Hackers Commit Biggest Hack in History
Massive Cyber Breach Linked to Chinese Hackers
An unidentified group of dark web threat actors has yet to be discovered after breaching a Shanghai police database – Stealing data on over a billion Chinese residents. Cyber security giants are calling this China’s largest cybersecurity breach of all time.
It all started with an anonymous post on an online cyber crime forum, in the first week of July. In this post, the hacking group offered more than 23 terabytes of stolen data for sale. Data that would be discovered to be from the Chinese criminal justice database; with addresses, names, birthplaces, government IDs, criminal information, and phone numbers are just a few among the endless pools of data. The price tag on this heist? Only ten Bitcoins.
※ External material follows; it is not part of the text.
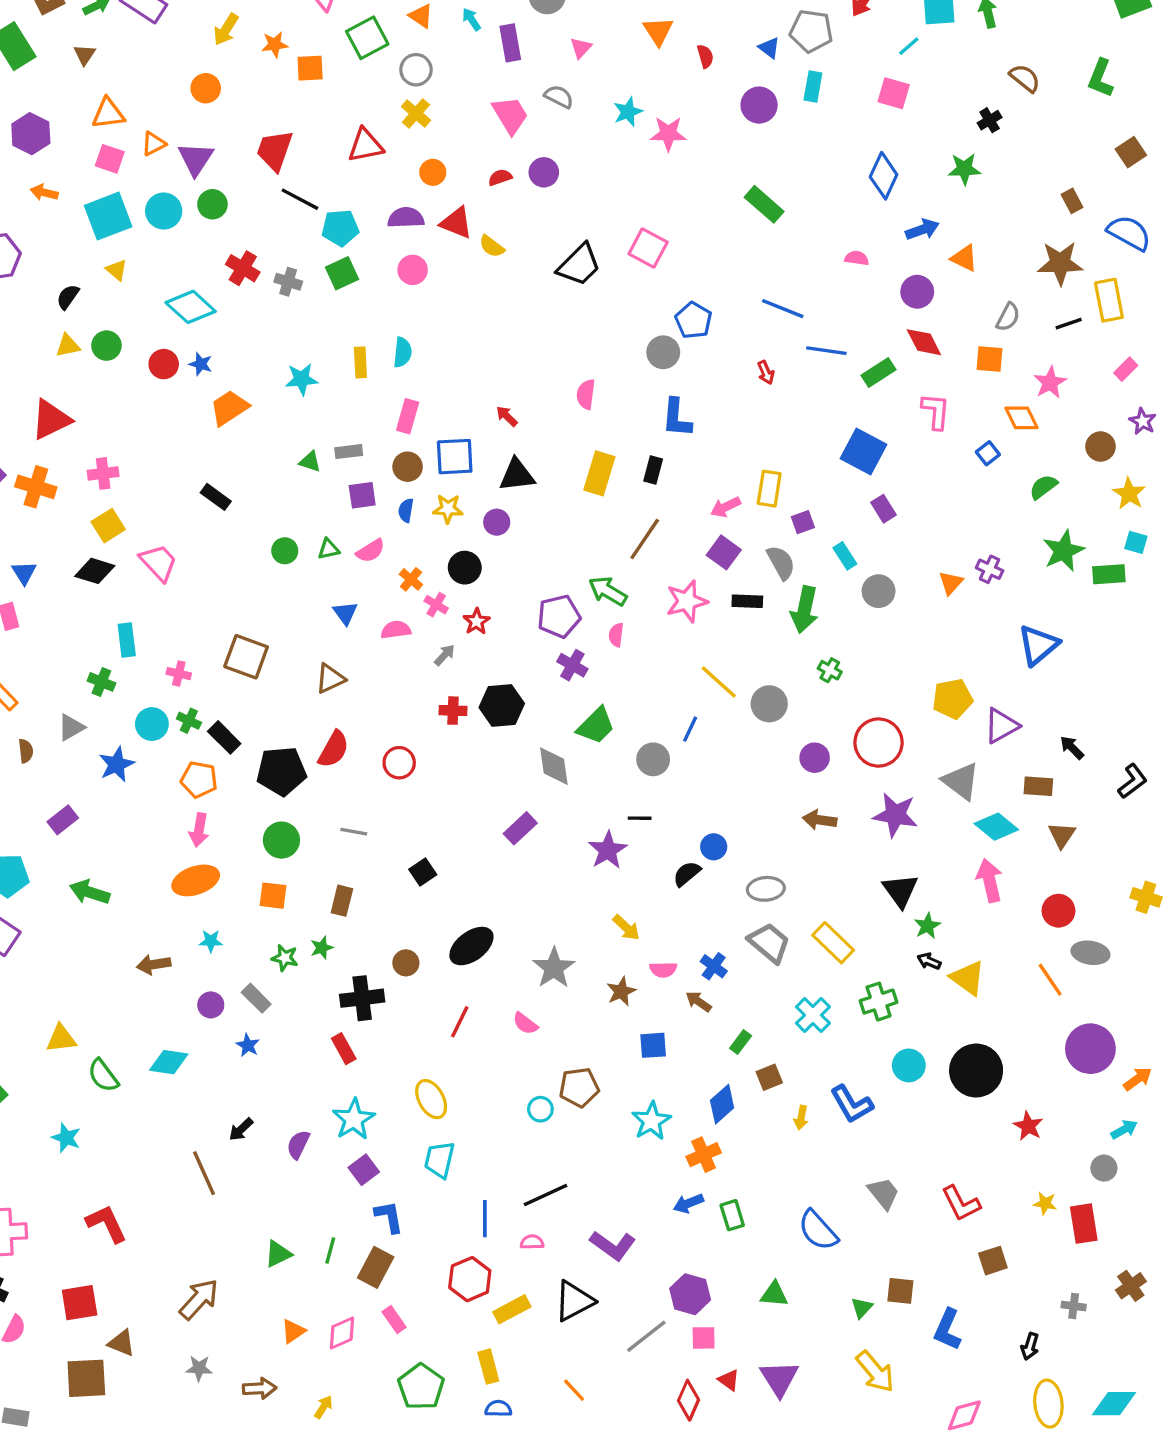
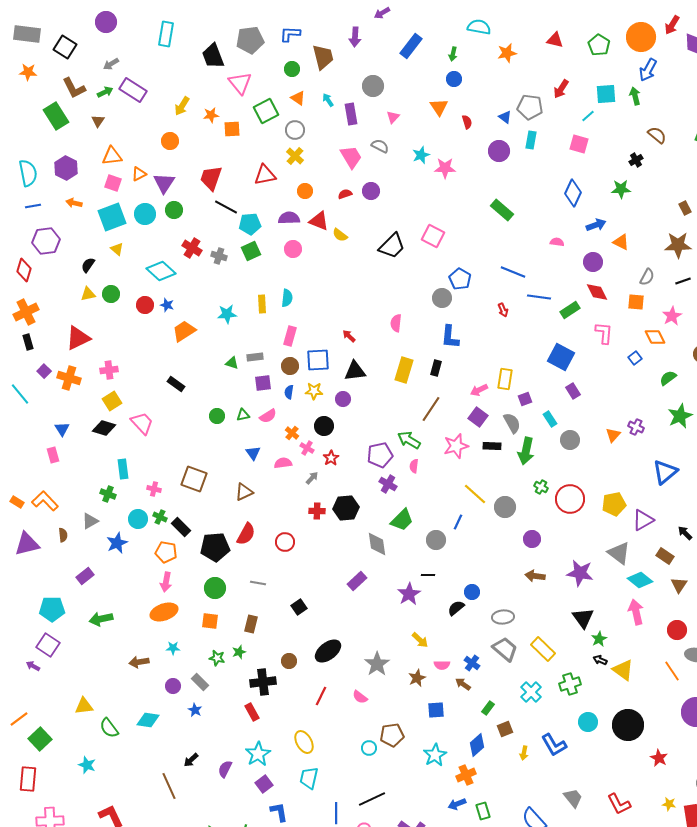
red circle: (879, 743) -> (570, 499), moved
brown rectangle: (1038, 786) -> (665, 556), turned 30
green arrow: (90, 892) -> (101, 619), turned -30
Roughly US$200,000.
The sheer magnitude of this leak has left a lasting impression of humility on the justice system of China, sending waves of speculation, not only concerning the claimant’s credibility but how the breach on a maximum security establishment even occurred in the first place.
China Identified as Hackers’ Haven
Founder and CEO of cryptocurrency exchange Binance, Zhao Changpeng, announced in a Twitter post that the company discovered a breach of approximately one billion resident records from “a particular Asian country”. While they did not specify which, they have since increased verification procedures for potentially affected users.
Over the last few decades, several countries, including the United States, have identified China as a lucrative hub for cyber criminals. These criminals often side with their government and infiltrate other government systems in hopes of finding intellectual, or valuable property.
However, domestic violations like these are completely different – they’re rarely disclosed due to the heavy ‘cover-up’ culture in China, causing a lack of transparency. Only two such cases have occurred in China and they are years apart.
Hackers Exposed China’s Dirty Secret
In 2016, sensitive information on dozens of Communist Party officials, including Wang Jianlin and Jack Ma was leaked on Twitter. In 2020, Twitter-esque service, Weibo Corp. announced that hackers stole account information from nearly 600 million users.
More recently, was the exposure of China’s remote Xinjiang region, which leaked new evidence on what was originally considered ” fictitious” by the Chinese government; the malicious abuse of mostly Muslim ethnic Uyghurs.
This incident alone may very well be proof that China has a cyber storm brewing, as Beijing struggles to collect data on hundreds of millions of people while tightening controls on sensitive online content. As of now, personal information disclosure officially warrants jail time under Chinese law.